Were looking for a Senior Data Engineer to own high-impact data products from architecture through production deployment, monitoring, and continuous improvement. This isnt a pure infrastructure role - youll combine strong engineering with product thinking, operational excellence, and awareness of data quality, cost, and business impact.
You will design, implement, test, deploy, and maintain production-grade data products - pipelines, transformation layers, data quality and reliability systems - using tools like DBT (on Spark) and Databricks. Youll apply best practices in Python and SQL to build scalable and maintainable data transformations, and leverage technologies like LLMs and GenAI to create innovative solutions for real business problems.
This role is ideal for someone who wants technical leadership responsibilities in an AI-first engineering culture - we use LLMs, GenAI, and AI-native development tools as core parts of our daily workflow.
Key Responsibilities:
Act as a technical leader within the team - raise engineering standards, drive strong architectural choices, and improve how we build
Own data products end-to-end: design, development, deployment, monitoring, and iteration
Work closely with senior leadership to translate strategic goals into scalable data solutions
Develop and maintain production ETL/ELT pipelines using DBT (on Spark) and orchestrated workflows in Databricks
Build monitoring, alerting, and testing pipelines to ensure reliability and performance in production
Evaluate and introduce new technologies - including AI-native development tools - and integrate the ones that create real impact
Collaborate with customers and external data providers - gathering requirements and making product decisions.

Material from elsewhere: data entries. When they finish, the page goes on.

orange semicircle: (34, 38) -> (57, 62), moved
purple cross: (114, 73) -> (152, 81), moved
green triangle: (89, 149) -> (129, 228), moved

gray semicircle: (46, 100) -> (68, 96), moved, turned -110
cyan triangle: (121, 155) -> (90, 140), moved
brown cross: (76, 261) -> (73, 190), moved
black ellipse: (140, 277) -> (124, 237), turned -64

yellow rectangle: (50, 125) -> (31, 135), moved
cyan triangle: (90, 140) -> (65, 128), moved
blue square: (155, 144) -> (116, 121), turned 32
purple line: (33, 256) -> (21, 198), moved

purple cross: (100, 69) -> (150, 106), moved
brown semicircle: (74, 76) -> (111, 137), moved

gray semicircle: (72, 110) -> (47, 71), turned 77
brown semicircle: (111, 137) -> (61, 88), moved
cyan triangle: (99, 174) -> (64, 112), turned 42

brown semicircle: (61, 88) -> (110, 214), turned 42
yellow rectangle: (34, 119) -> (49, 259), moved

Mentor team members through code reviews, pairing, and knowledge sharing
Requirements: 4+ years of experience in production-level data engineering or similar roles
Deep proficiency in SQL and Python
Proven track record of owning and scaling production-grade data pipelines, including versioning, testing, and monitoring
Strong understanding of data modeling, normalization/denormalization trade-offs, and data quality management
Experience with the modern data stack: DBT, Databricks, Spark, Delta Lake
Strong analytical skills - ability to design and evaluate data-driven hypotheses and KPIs
Product and business awareness - you think about the impact of what you build, not just the implementation
Preferred Qualifications:
Experience with GenAI and LLM applications - particularly extracting structure from unstructured data at scale
Experience working with external data sources and vendors
Familiarity with Unity Catalog and data governance at scale
Familiarity with Terraform or similar infrastructure-as-code tools
Experience with cost optimization on Databricks (DBU analysis, cluster policies)
Familiarity with cloud-native platforms (AWS preferred)
BSc/BA in Computer Science, Engineering, or a related technical field - or graduation from a top-tier IDF tech unit
This position is open to all candidates.